Zamarripa, M. A., National Energy Technology Laboratory
Ajayi, O., National Energy Technology Laboratory
Steckel, J. A., National Energy Technology Laboratory
Wilmer, C. E., University of Pittsburgh
Matuszewski, M. S., AristoSys, LLC, Contractor to National Energy Technology Laboratory
Miller, D. C., National Energy Technology Laboratory
This work presents the optimal design, configuration and operating conditions of a membrane-based post-combustion CO2 capture process using computationally identified mixed matrix membranes. A new mixed integer nonlinear model is presented, which includes discrete and continuous decisions to minimize the cost of electricity (COE). The simultaneous optimization of process configuration, membrane materials, and operating conditions ensures rigorous exploration of the entire feasible design space.

Membrane systems often consist of multiple stages of membranes and compressors with intercooling. Flue gas source plays a very important role, since the CO2 concentration highly affects the final plant configuration. While a simple multi-stage configuration may be optimal for concentrated CO­­2 streams, a multi-stage membrane configuration integrated with the boiler is often more effective for coal fired power plants.1 Given the importance of finding the right configuration, two approaches have been used to optimize these systems. The first approach uses simulation-based optimization that leverages commercial process simulators such as Aspen Custom Modeler or gPROMS to develop rigorous models2,3,4. Previous work has used the Framework for Optimization, Quantification of Uncertainty and Surrogates (FOQUS)2 to optimize the design and operating conditions of specific process configurations. In these approaches, the number of potential configurations that can be analyzed is limited since each must be set up individually.3,4

The second approach focuses on superstructure-based mathematical optimization of multi-stage membrane systems, which often requires simplified models for the equipment.5,6 The advantage of the second approach is that the configuration as well as the design and operating conditions may be optimized simultaneously, resulting in more cost-effective plants.
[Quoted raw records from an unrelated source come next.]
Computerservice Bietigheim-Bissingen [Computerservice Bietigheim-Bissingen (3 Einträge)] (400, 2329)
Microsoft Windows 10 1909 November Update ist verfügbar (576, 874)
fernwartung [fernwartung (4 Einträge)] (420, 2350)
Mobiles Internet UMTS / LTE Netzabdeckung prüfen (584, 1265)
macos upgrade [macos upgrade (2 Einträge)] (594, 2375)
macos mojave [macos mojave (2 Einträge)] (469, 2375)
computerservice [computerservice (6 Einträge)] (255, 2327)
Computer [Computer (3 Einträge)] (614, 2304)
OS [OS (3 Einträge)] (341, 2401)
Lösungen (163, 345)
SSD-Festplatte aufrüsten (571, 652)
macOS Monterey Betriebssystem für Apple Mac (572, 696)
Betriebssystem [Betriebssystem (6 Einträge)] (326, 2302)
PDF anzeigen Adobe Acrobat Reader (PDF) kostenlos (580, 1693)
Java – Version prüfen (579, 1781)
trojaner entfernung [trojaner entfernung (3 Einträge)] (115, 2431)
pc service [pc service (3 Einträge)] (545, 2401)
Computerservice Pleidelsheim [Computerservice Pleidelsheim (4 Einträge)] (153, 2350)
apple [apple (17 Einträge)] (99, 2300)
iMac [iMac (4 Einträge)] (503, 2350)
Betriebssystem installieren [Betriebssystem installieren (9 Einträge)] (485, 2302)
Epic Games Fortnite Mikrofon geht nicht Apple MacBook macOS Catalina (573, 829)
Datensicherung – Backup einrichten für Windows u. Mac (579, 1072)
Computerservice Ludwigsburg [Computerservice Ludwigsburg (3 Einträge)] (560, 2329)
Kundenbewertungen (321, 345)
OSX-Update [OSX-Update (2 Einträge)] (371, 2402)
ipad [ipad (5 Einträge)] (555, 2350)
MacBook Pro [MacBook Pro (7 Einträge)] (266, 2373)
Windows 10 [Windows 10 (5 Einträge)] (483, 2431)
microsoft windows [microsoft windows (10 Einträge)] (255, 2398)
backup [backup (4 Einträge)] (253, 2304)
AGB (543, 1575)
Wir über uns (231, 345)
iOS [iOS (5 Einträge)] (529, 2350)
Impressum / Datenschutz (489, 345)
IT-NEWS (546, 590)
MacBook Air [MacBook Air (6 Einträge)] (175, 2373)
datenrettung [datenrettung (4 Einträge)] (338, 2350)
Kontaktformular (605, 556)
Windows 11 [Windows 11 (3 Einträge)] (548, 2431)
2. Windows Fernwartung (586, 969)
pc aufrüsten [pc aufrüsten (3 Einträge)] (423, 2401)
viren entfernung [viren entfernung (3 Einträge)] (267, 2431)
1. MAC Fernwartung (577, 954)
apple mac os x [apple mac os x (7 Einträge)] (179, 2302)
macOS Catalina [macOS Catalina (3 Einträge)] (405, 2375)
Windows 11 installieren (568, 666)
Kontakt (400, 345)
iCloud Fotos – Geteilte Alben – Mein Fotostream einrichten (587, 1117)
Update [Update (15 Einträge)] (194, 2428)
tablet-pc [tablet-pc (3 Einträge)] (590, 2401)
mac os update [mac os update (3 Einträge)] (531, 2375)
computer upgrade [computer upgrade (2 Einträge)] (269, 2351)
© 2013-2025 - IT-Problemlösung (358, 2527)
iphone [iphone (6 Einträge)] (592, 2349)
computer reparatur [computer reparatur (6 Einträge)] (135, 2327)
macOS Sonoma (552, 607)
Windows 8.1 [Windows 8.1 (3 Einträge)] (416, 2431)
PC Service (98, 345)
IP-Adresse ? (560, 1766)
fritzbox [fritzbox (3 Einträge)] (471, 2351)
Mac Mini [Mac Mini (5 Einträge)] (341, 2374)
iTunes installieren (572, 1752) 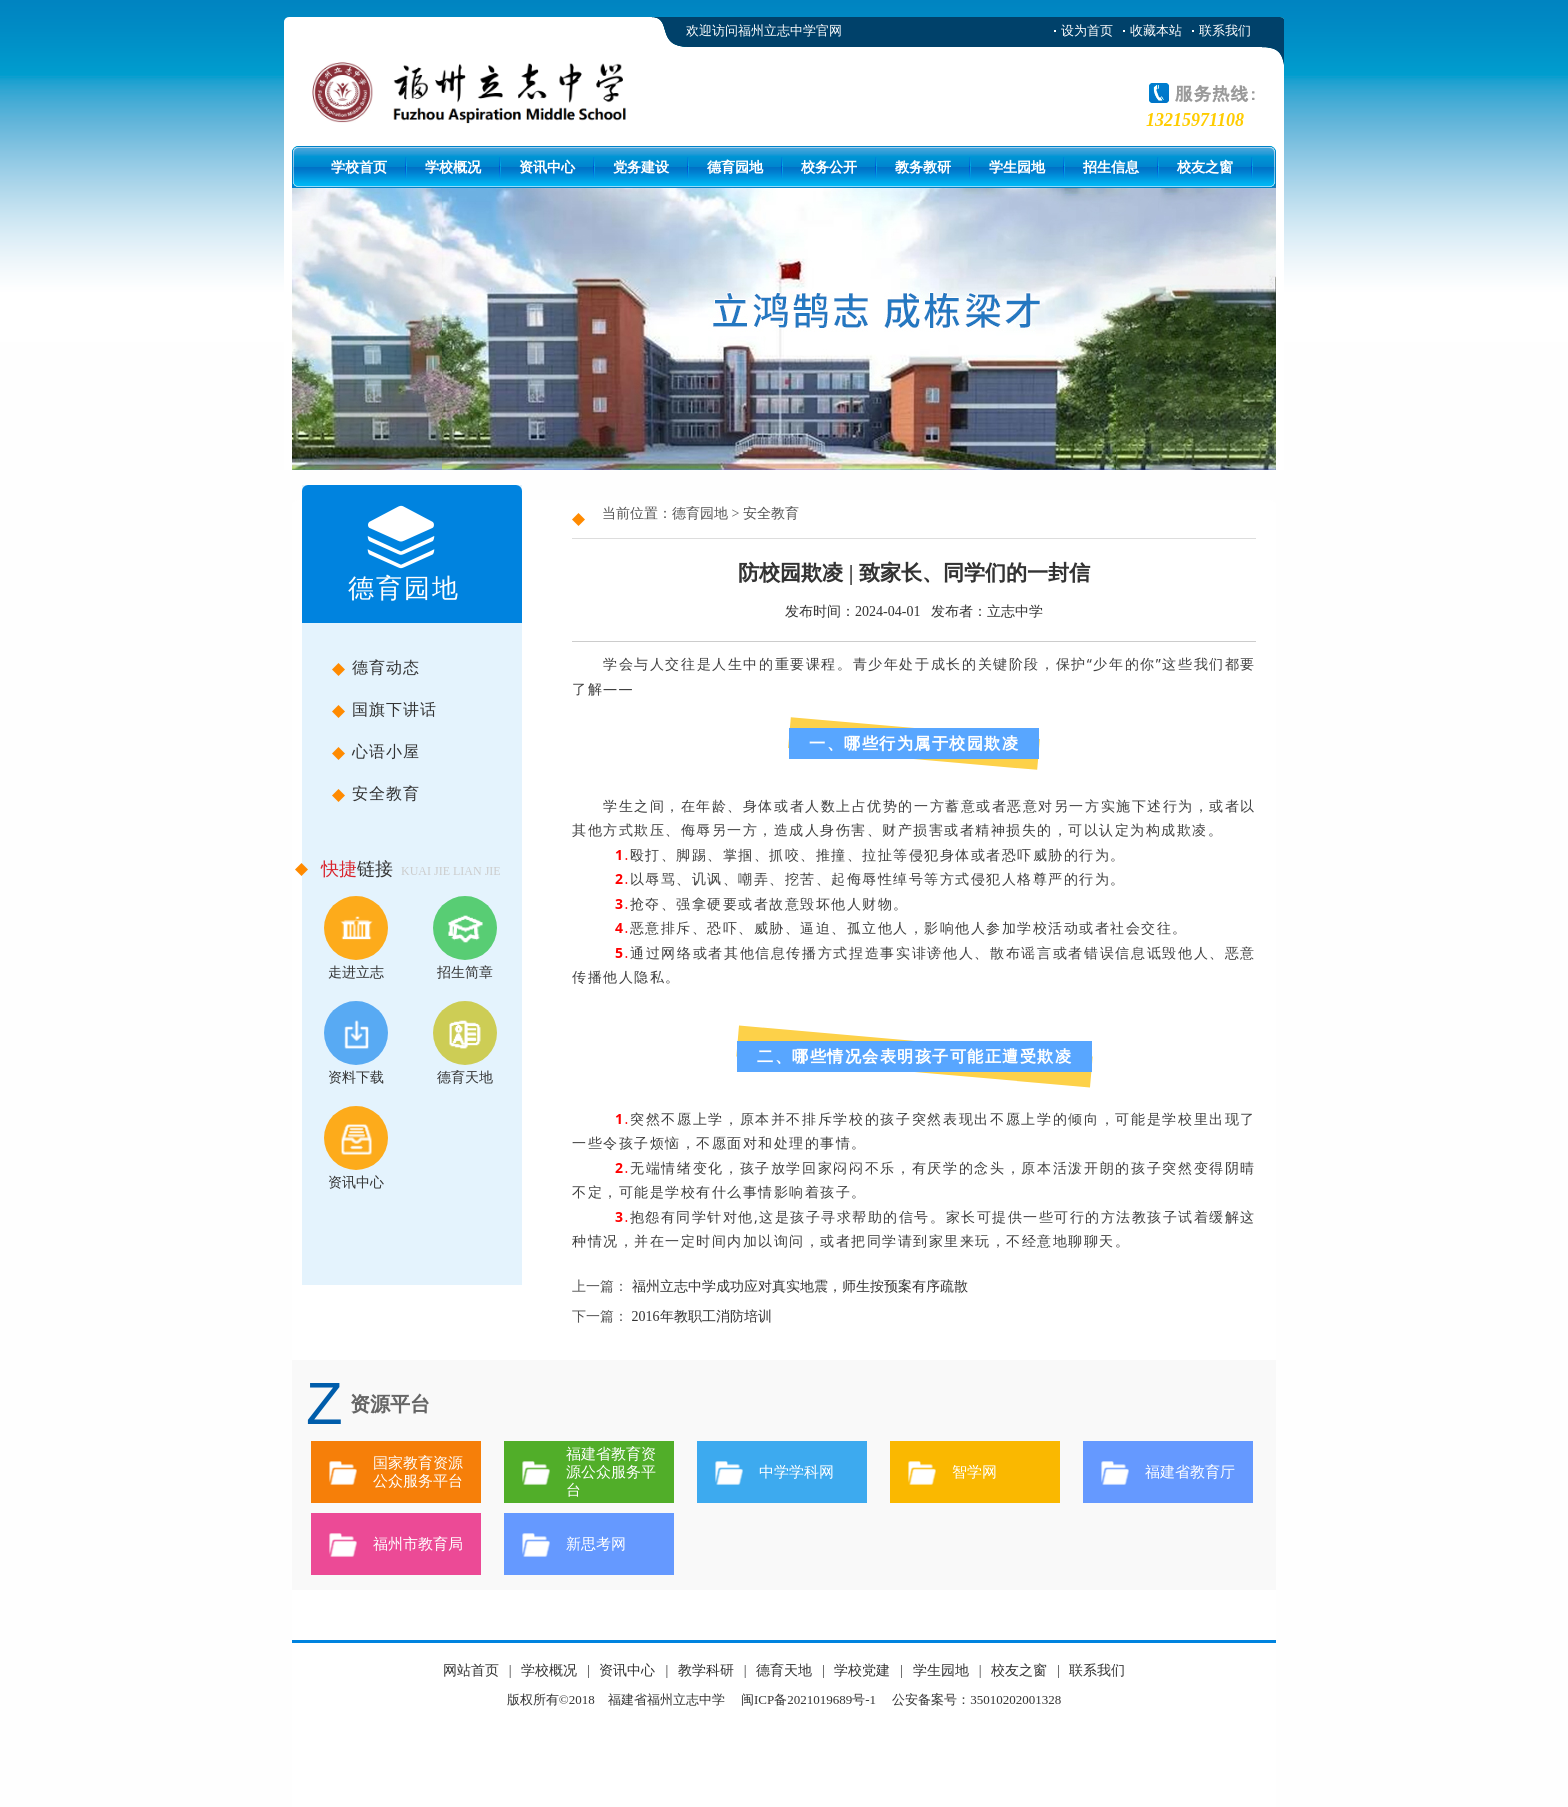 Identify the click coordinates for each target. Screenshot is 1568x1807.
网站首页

Our work leverages efforts at NETL for developing new materials for membrane-based post-combustion capture processes.2,3,4,7 An advanced superstructure-based process optimization model is developed using rigorous mathematical models for compressors, pumps, mixers, and heat exchangers and reduced order models for liquefier columns and property calculations. The current work makes use of results from a recent study4, which analyzed a large number of hypothetical mixed matrix membrane materials for carbon capture. This work addresses the aforementioned limitations by analyzing multiple potential advanced process configurations and the selection of the membrane material from a wide set of potential options while optimizing the plant operation.

[1] Merkel T. C., Lin H., Wei X., Baker R. (2010). Power plant post-combustion carbon dioxide capture: An opportunity for membranes. Journal of Membrane Science. 359, 126-139.
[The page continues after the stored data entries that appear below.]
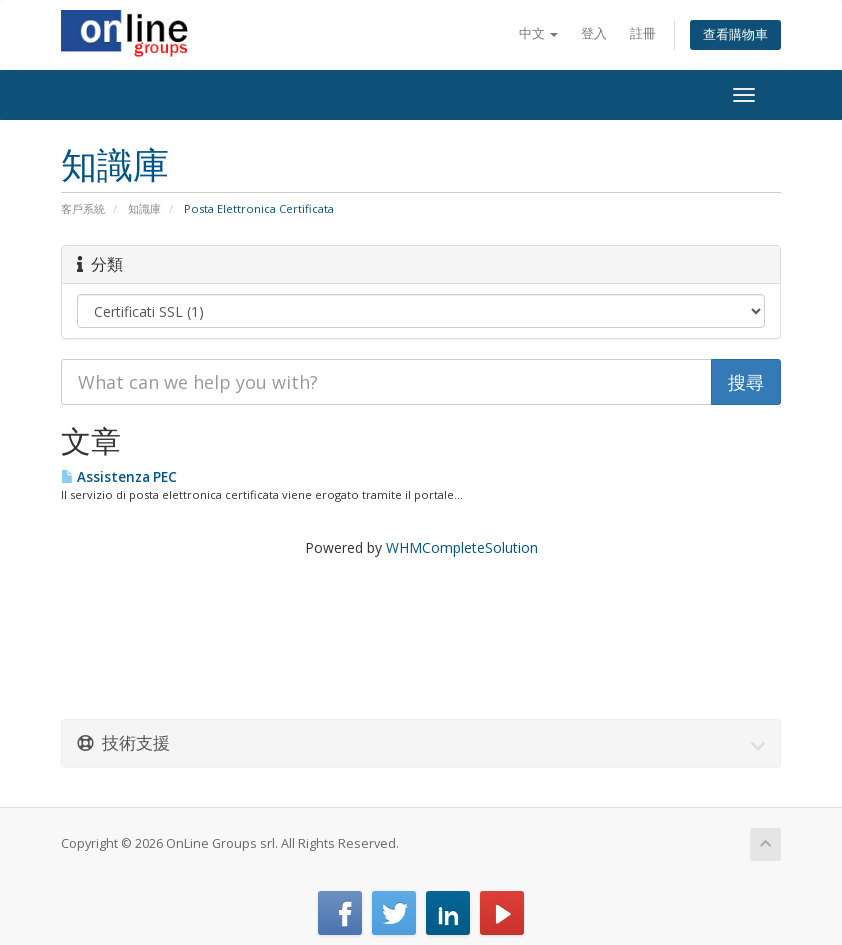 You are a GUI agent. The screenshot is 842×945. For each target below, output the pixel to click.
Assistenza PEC (119, 477)
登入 (594, 33)
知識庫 (144, 208)
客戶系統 (83, 208)
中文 (538, 33)
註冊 (643, 33)
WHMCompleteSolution (462, 547)
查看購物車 (735, 34)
[2] Miller D. C., Agarwal D., Bhattacharyya D., Boverhof J., Cheah Y. W., Chen Y., Eslick J., Leek J., Ma J., Mahapatra P., Ng B., Sahinidis N. V., Tong C., Zitney S. E. (2016). Innovative computational tools and models for the design, optimization and control of carbon capture processes, Computer Aided Chemical Engineering, 38, 2391-2396.

[3] Morinelly J. E. M., David C., 2012, Post-Combustion Gas Permeation Carbon Capture System Models, AIChE Annual Meeting, Pittsburgh, PA, October 28-November 2, 2012.

[4] Budhathoki S., Ajayi O., Steckel J.A., Wilmer C.E. (2018). High-throughput computational prediction of the cost of carbon capture using mixed matrix membranes. In preparation.

[5] Hasan M. M., Baliban R. C., Elia J. A., Floudas C. A. (2012). Modeling, Simulation, and Optimization of Postcombustion CO2 Capture for Variable Feed Concentration and Flow Rate. 1. Chemical Absorption and Membrane Processes. Industrial and Engineering Chemistry Research. 51, 15642-15664.

[6] Arias A. M., Mussati M. C., Mores P. L., Scenna N. J. (2016). Optimization of multi-stage membrane systems for CO2 capture from flue gas. International Journal of Greenhouse Gas Control. 53, 371-390.

[7] Zamarripa M. A., Ajayi O., Matuszewski M., Miller D. C., 2017, Superstructure-based optimization of membrane-based carbon capture systems. AIChE Annual Meeting, Minneapolis, MN, October 28-November 2, 2017.